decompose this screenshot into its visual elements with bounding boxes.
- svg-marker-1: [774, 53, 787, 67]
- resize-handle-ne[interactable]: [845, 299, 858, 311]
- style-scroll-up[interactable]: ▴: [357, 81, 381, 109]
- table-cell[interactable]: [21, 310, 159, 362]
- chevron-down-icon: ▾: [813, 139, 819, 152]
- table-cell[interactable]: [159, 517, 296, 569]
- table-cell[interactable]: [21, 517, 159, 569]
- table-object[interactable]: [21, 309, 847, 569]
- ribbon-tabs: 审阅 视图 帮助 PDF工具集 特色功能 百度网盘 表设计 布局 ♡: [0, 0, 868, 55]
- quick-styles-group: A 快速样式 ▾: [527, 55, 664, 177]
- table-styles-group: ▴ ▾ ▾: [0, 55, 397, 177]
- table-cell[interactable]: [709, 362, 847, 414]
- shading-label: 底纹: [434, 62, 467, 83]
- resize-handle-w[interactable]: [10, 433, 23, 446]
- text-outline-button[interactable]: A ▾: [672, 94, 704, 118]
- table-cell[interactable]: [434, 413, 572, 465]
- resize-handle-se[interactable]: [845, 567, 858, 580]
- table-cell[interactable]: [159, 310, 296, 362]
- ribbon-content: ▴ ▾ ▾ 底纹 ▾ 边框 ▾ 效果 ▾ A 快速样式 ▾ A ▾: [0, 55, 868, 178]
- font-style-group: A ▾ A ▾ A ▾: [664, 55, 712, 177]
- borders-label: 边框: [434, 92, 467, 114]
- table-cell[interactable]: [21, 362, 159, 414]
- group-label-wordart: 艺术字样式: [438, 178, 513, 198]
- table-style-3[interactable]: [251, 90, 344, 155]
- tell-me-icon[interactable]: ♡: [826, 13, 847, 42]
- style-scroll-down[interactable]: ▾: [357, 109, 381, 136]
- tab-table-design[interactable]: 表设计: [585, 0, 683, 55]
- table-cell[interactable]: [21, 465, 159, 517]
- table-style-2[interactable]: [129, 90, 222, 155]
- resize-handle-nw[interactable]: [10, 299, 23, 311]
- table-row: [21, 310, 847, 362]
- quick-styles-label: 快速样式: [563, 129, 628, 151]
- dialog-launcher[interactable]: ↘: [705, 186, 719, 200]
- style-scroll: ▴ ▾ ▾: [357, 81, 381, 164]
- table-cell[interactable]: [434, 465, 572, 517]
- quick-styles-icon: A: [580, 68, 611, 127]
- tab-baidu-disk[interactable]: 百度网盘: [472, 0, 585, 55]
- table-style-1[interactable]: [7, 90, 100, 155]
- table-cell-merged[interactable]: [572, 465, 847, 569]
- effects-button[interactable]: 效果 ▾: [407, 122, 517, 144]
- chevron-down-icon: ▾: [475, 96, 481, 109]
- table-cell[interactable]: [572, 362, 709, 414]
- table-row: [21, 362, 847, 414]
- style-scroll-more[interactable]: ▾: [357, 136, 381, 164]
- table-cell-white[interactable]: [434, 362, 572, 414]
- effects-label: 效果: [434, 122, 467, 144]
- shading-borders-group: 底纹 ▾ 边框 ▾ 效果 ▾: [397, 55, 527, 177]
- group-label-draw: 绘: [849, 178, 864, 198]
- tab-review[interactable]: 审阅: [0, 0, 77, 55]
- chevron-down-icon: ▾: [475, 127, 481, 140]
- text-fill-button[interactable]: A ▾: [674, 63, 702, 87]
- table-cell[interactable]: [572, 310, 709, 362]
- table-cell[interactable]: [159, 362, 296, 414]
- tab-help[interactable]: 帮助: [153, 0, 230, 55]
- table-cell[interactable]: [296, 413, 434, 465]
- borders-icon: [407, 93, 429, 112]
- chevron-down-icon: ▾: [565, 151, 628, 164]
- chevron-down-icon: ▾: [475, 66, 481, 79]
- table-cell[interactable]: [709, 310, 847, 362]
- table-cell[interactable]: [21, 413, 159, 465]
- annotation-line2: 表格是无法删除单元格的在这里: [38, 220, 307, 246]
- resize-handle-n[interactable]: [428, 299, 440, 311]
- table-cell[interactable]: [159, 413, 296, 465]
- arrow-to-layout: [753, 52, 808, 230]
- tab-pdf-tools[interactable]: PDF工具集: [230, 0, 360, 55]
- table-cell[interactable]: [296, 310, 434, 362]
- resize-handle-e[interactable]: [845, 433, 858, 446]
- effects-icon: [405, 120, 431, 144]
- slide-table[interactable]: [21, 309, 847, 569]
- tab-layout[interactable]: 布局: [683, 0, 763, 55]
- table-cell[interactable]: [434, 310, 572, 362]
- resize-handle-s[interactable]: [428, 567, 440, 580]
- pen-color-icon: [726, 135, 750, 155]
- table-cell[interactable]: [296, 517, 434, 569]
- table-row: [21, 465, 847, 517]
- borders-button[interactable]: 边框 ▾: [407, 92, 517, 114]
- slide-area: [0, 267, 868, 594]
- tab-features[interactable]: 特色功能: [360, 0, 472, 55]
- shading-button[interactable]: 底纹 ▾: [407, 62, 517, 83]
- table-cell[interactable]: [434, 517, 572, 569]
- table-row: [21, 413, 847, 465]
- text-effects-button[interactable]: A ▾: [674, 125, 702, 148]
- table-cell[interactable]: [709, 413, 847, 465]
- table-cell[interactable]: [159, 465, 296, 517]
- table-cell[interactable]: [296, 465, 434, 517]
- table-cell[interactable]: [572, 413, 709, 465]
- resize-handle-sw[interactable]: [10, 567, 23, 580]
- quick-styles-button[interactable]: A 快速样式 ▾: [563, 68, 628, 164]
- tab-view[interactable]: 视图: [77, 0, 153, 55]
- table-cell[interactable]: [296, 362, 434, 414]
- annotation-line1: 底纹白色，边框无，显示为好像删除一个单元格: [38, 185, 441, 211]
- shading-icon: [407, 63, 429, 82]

+--

Problem requirements:
In the listing above, find every line with the word "text" and copy it.

Answer to the problem:
- text-outline-button[interactable]: A ▾: [672, 94, 704, 118]
- text-fill-button[interactable]: A ▾: [674, 63, 702, 87]
- text-effects-button[interactable]: A ▾: [674, 125, 702, 148]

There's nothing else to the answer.